# EXERCISE REQUIREMENTS:
Copy out each line below exactly as written.

***

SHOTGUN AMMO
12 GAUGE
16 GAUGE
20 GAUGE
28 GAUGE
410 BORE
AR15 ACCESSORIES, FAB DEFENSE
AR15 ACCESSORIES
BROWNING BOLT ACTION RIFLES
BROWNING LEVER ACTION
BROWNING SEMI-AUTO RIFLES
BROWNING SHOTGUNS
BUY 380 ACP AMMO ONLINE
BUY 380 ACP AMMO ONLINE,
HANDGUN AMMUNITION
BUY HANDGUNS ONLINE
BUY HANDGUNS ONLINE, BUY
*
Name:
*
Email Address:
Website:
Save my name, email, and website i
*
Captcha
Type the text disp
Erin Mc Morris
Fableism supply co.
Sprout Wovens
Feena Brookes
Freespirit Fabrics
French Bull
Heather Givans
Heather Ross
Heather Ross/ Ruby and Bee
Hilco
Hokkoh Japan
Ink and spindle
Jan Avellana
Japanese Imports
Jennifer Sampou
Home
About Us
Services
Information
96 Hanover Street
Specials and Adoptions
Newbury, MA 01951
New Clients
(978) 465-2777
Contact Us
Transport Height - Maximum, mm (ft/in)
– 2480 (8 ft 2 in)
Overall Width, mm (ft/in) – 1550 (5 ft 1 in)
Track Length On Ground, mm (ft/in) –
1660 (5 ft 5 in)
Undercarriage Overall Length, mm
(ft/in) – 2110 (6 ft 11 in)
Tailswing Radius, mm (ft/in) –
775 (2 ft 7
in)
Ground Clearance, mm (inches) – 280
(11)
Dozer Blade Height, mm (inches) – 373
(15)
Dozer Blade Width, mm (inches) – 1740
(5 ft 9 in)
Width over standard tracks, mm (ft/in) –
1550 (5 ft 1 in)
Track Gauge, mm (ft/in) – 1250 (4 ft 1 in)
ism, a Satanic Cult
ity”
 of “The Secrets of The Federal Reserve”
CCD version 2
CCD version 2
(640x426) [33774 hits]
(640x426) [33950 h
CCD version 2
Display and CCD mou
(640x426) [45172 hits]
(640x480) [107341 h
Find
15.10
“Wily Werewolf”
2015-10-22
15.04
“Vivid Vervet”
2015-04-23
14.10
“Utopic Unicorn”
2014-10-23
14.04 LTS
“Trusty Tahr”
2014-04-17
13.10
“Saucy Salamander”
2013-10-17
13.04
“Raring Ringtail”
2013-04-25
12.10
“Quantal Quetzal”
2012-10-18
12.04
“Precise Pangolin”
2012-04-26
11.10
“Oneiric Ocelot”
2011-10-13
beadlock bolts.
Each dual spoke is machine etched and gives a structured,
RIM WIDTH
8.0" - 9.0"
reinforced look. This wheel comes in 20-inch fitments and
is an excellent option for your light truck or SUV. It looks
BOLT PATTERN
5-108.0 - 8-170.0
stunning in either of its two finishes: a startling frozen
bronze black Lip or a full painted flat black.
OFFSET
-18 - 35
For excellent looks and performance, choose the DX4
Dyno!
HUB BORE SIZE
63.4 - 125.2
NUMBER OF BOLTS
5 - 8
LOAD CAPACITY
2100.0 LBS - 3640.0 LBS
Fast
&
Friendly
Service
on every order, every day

***

# PROBLEM SOLUTION:
SHOTGUN AMMO
12 GAUGE
16 GAUGE
20 GAUGE
28 GAUGE
410 BORE
AR15 ACCESSORIES, FAB DEFENSE
AR15 ACCESSORIES
BROWNING BOLT ACTION RIFLES
BROWNING LEVER ACTION
BROWNING SEMI-AUTO RIFLES
BROWNING SHOTGUNS
BUY 380 ACP AMMO ONLINE
BUY 380 ACP AMMO ONLINE,
HANDGUN AMMUNITION
BUY HANDGUNS ONLINE
BUY HANDGUNS ONLINE, BUY
*
Name:
*
Email Address:
Website:
Save my name, email, and website i
*
Captcha
Type the text disp
Erin Mc Morris
Fableism supply co.
Sprout Wovens
Feena Brookes
Freespirit Fabrics
French Bull
Heather Givans
Heather Ross
Heather Ross/ Ruby and Bee
Hilco
Hokkoh Japan
Ink and spindle
Jan Avellana
Japanese Imports
Jennifer Sampou
Home
About Us
Services
Information
96 Hanover Street
Specials and Adoptions
Newbury, MA 01951
New Clients
(978) 465-2777
Contact Us
Transport Height - Maximum, mm (ft/in)
– 2480 (8 ft 2 in)
Overall Width, mm (ft/in) – 1550 (5 ft 1 in)
Track Length On Ground, mm (ft/in) –
1660 (5 ft 5 in)
Undercarriage Overall Length, mm
(ft/in) – 2110 (6 ft 11 in)
Tailswing Radius, mm (ft/in) –
775 (2 ft 7
in)
Ground Clearance, mm (inches) – 280
(11)
Dozer Blade Height, mm (inches) – 373
(15)
Dozer Blade Width, mm (inches) – 1740
(5 ft 9 in)
Width over standard tracks, mm (ft/in) –
1550 (5 ft 1 in)
Track Gauge, mm (ft/in) – 1250 (4 ft 1 in)
ism, a Satanic Cult
ity”
 of “The Secrets of The Federal Reserve”
CCD version 2
CCD version 2
(640x426) [33774 hits]
(640x426) [33950 h
CCD version 2
Display and CCD mou
(640x426) [45172 hits]
(640x480) [107341 h
Find
15.10
“Wily Werewolf”
2015-10-22
15.04
“Vivid Vervet”
2015-04-23
14.10
“Utopic Unicorn”
2014-10-23
14.04 LTS
“Trusty Tahr”
2014-04-17
13.10
“Saucy Salamander”
2013-10-17
13.04
“Raring Ringtail”
2013-04-25
12.10
“Quantal Quetzal”
2012-10-18
12.04
“Precise Pangolin”
2012-04-26
11.10
“Oneiric Ocelot”
2011-10-13
beadlock bolts.
Each dual spoke is machine etched and gives a structured,
RIM WIDTH
8.0" - 9.0"
reinforced look. This wheel comes in 20-inch fitments and
is an excellent option for your light truck or SUV. It looks
BOLT PATTERN
5-108.0 - 8-170.0
stunning in either of its two finishes: a startling frozen
bronze black Lip or a full painted flat black.
OFFSET
-18 - 35
For excellent looks and performance, choose the DX4
Dyno!
HUB BORE SIZE
63.4 - 125.2
NUMBER OF BOLTS
5 - 8
LOAD CAPACITY
2100.0 LBS - 3640.0 LBS
Fast
&
Friendly
Service
on every order, every day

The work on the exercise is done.